From 5b6da9123caef7f600492eb734e30b627d67a2df Mon Sep 17 00:00:00 2001
From: Eric Ridge <eebbrr@gmail.com>
Date: Tue, 4 Mar 2025 15:42:53 -0500
Subject: [PATCH] feat: introduce a `MergeOptimizedInvertedIndexReader` (#32)

This is probably a bit of a misnomer as it's really a "PgSearchOptimizedInvertedIndexReaderForMerge".

What we've done here is copied `InvertedIndexReader` and internally adjusted it to hold onto the complete `OwnedBytes` of the index's postings and positions.  One or two other small touch points were required to make other internal APIs compatabile with this but they don't otherwise change functionality or I/O patterns.

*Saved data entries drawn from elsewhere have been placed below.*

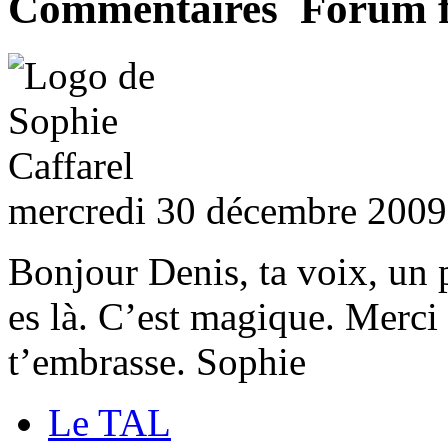
Commentaires Forum 
mercredi 30 décembre 2009
Bonjour Denis, ta voix, un 
es là. C’est magique. Merci 
t’embrasse. Sophie
Le TAL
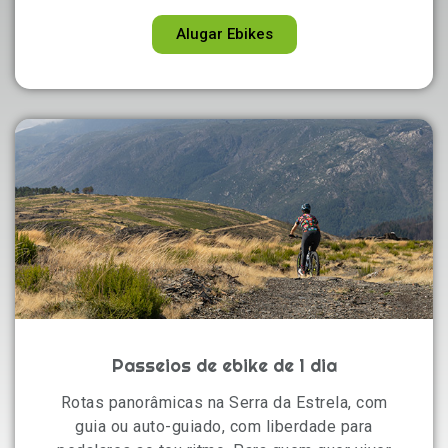
Alugar Ebikes
Passeios de ebike de 1 dia
Rotas panorâmicas na Serra da Estrela, com
guia ou auto-guiado, com liberdade para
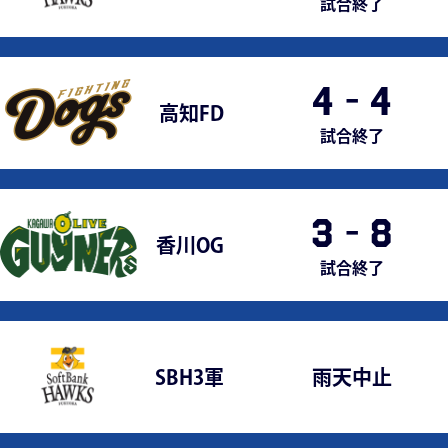
試合終了
4
-
4
高知FD
試合終了
3
-
8
香川OG
試合終了
SBH3軍
雨天中止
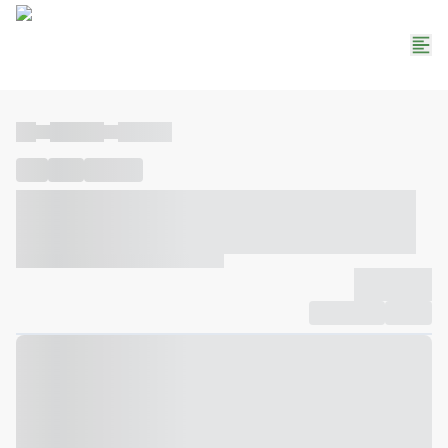
----
----- -----
----- -----
----
-----
---- ------
----- ----- -- ------ ---- ---- -- ----- ----- -----
--- ------
----- ----- -- ------ ----- ----- -- ------
-------------
Compartilhar
Favorito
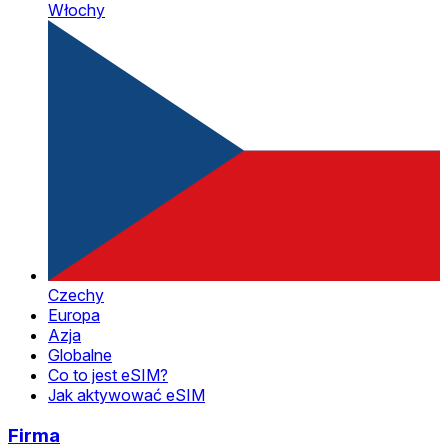
Włochy
Czechy
Europa
Azja
Globalne
Co to jest eSIM?
Jak aktywować eSIM
Firma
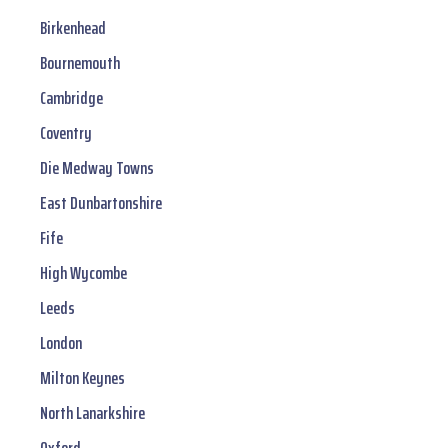
Birkenhead
Bournemouth
Cambridge
Coventry
Die Medway Towns
East Dunbartonshire
Fife
High Wycombe
Leeds
London
Milton Keynes
North Lanarkshire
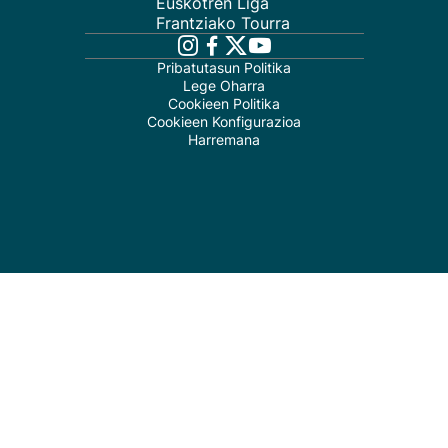
Euskotren Liga
Frantziako Tourra
Pribatutasun Politika
Lege Oharra
Cookieen Politika
Cookieen Konfigurazioa
Harremana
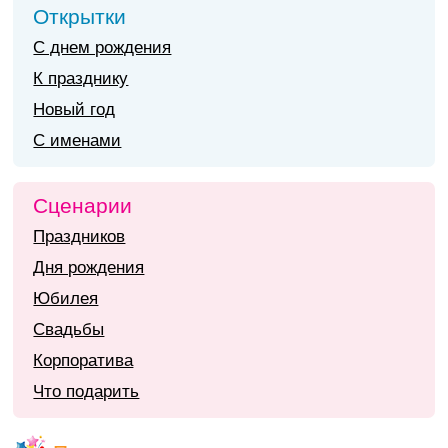
Открытки
С днем рождения
К празднику
Новый год
С именами
Сценарии
Праздников
Дня рождения
Юбилея
Свадьбы
Корпоратива
Что подарить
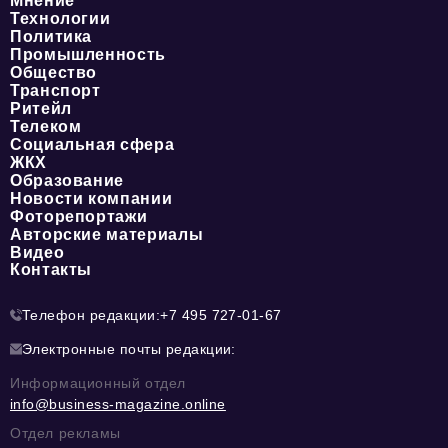
Мнение
Технологии
Политика
Промышленность
Общество
Транспорт
Ритейл
Телеком
Социальная сфера
ЖКХ
Образование
Новости компании
Фоторепортажи
Авторские материалы
Видео
Контакты
Телефон редакции:
+7 495 727-01-67
Электронные почты редакции:
Информационный отдел
info@business-magazine.online
Отдел рекламы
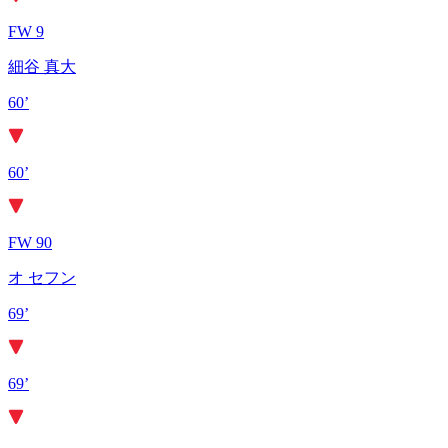
FW 9
細谷 真大
60’
60’
FW 90
オ セフン
69’
69’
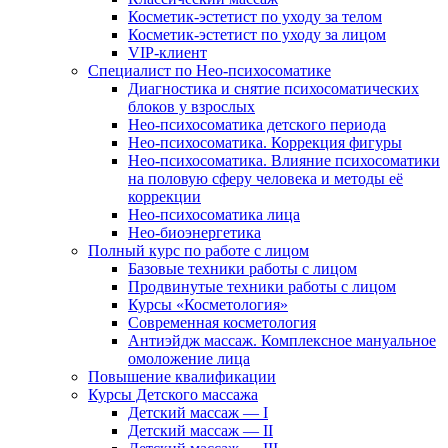
Косметик-эстетист по уходу за телом
Косметик-эстетист по уходу за лицом
VIP-клиент
Специалист по Нео-психосоматике
Диагностика и снятие психосоматических
блоков у взрослых
Нео-психосоматика детского периода
Нео-психосоматика. Коррекция фигуры
Нео-психосоматика. Влияние психосоматики
на половую сферу человека и методы её
коррекции
Нео-психосоматика лица
Нео-биоэнергетика
Полный курс по работе с лицом
Базовые техники работы с лицом
Продвинутые техники работы с лицом
Курсы «Косметология»
Современная косметология
Антиэйдж массаж. Комплексное мануальное
омоложение лица
Повышение квалификации
Курсы Детского массажа
Детский массаж — I
Детский массаж — II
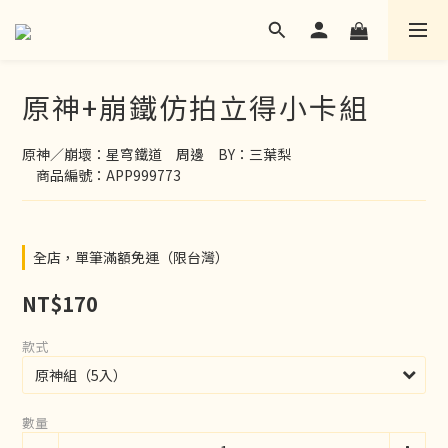
原神+崩鐵仿拍立得小卡組
原神／崩壞：星穹鐵道　周邊　BY：三葉梨
　商品編號：APP999773
全店，單筆滿額免運（限台灣）
NT$170
款式
數量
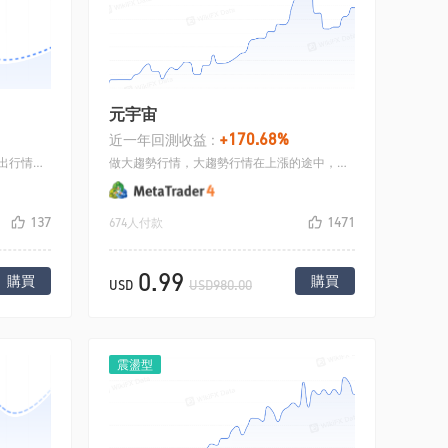
元宇宙
+170.68%
近一年回測收益 :
本工具是一個名額，可以有效的標識出行情的壓力線位置和支撐線位置，支撐線：行情跌至某一價位時，多頭的認為有利可圖，大量買進標的，使價格不再下跌，甚至出現回升趨勢。 價格下跌時的關卡稱為支撐線。 壓力線（resistance line）又稱為阻力線。 當價格上漲到某價位附近時，股價會停止上漲，甚至回落，這是因為空方在此拋出造成的。
做大趨勢行情，大趨勢行情在上漲的途中，並不是一蹴而就的，而是向上走3步，回撤兩步，當回檔的時候我們去做回檔，當行情走持續性的時候，我們在回檔的時候做的單子就會有較大的盈利.
137
1471
674人付款
0.99
購買
購買
USD
USD980.00
震盪型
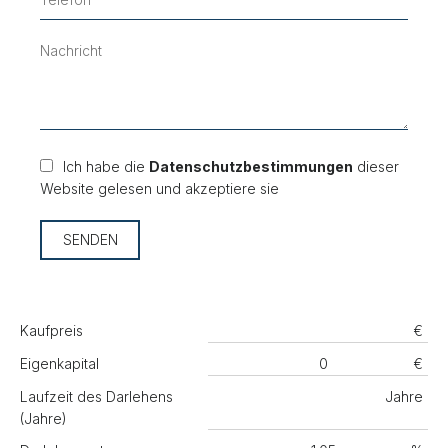
Ich habe die
Datenschutzbestimmungen
dieser
Website gelesen und akzeptiere sie
SENDEN
Kaufpreis
€
Eigenkapital
€
Laufzeit des Darlehens
Jahre
(Jahre)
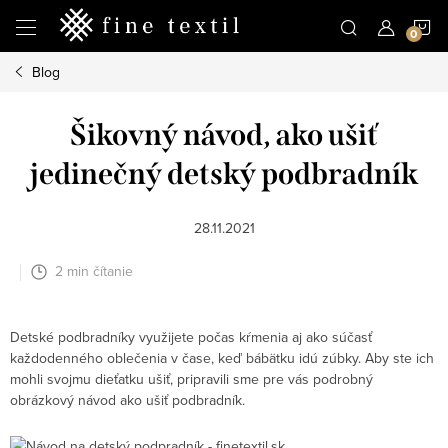
Prejsť
N
na
obsah
Blog
K
Šikovný návod, ako ušiť
jedinečný detský podbradník
28.11.2021
2 min čítanie
Detské podbradníky využijete počas kŕmenia aj ako súčasť
každodenného oblečenia v čase, keď bábätku idú zúbky. Aby ste ich
mohli svojmu dieťatku ušiť, pripravili sme pre vás podrobný
obrázkový návod ako ušiť podbradník.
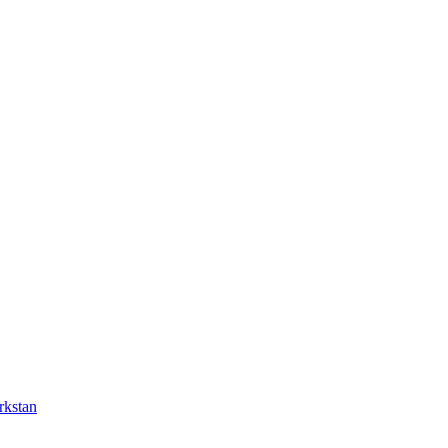
rkstan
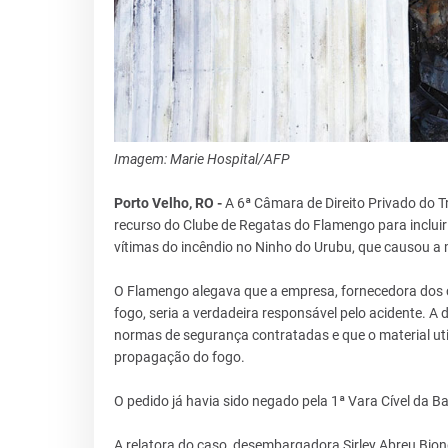
Imagem: Marie Hospital/AFP
Porto Velho, RO -
A 6ª Câmara de Direito Privado do T
recurso do Clube de Regatas do Flamengo para incluir
vítimas do incêndio no Ninho do Urubu, que causou a 
O Flamengo alegava que a empresa, fornecedora dos 
fogo, seria a verdadeira responsável pelo acidente. 
normas de segurança contratadas e que o material util
propagação do fogo.
O pedido já havia sido negado pela 1ª Vara Cível da Ba
A relatora do caso, desembargadora Sirley Abreu Biond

`MergeOptimizedInvertedIndexReader` does change I/O patterns, however, in that the merge process now does two (potentially) very large reads when it obtains the new "merge optimized inverted index reader" for each segment.  This changes access patterns such that all the reads happen up-front rather than term-by-term as the merge process is solving.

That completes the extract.